* **ASSIGNED TASK**
Beginning with the line that holds "на Atis Trade" in the data below, give again every line through the one that holds "8 (351) 246-77-77", exactly as written.

* **DATASET RECORDS**
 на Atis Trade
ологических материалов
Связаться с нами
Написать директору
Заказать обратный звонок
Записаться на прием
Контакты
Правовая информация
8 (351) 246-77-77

* * *

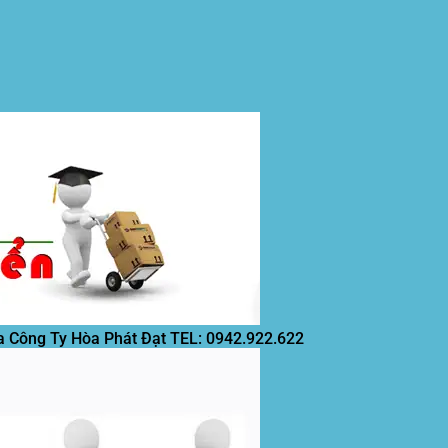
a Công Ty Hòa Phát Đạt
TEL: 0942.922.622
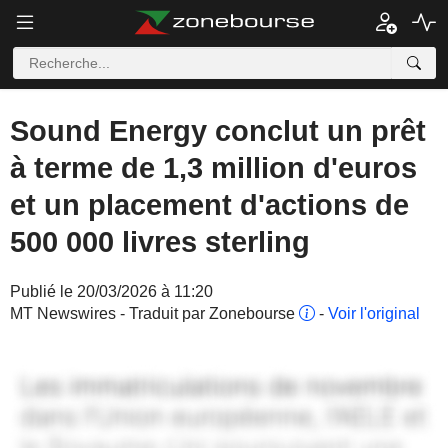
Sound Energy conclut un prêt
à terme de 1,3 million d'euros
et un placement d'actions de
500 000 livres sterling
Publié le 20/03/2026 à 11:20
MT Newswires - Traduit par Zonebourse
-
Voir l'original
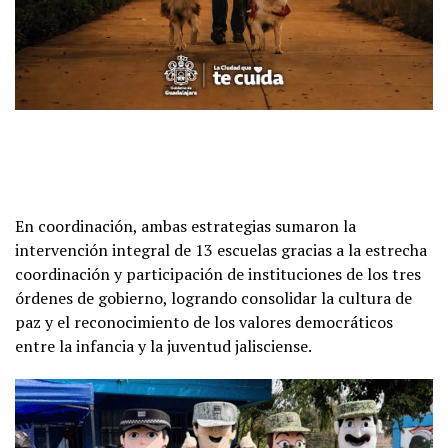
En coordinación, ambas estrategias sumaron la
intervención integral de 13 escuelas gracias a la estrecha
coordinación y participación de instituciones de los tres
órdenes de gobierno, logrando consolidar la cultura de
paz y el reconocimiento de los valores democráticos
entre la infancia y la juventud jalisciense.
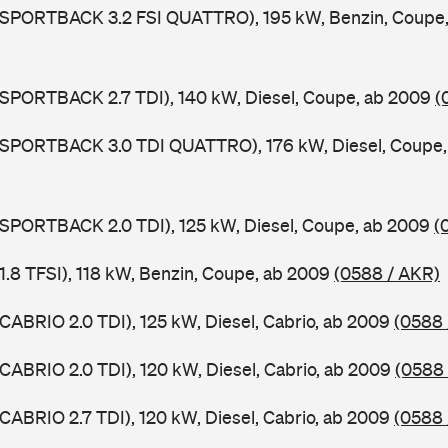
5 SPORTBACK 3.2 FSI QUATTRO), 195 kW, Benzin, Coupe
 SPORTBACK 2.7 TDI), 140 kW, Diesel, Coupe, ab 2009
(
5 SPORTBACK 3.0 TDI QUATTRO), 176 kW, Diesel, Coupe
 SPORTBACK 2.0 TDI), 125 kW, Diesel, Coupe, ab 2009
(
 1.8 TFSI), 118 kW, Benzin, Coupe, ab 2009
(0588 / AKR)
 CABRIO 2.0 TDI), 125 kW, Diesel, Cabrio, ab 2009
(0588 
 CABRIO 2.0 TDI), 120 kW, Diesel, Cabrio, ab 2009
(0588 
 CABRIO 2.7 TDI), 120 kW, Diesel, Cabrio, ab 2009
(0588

* **YOUR SOLUTION**
 на Atis Trade
ологических материалов
Связаться с нами
Написать директору
Заказать обратный звонок
Записаться на прием
Контакты
Правовая информация
8 (351) 246-77-77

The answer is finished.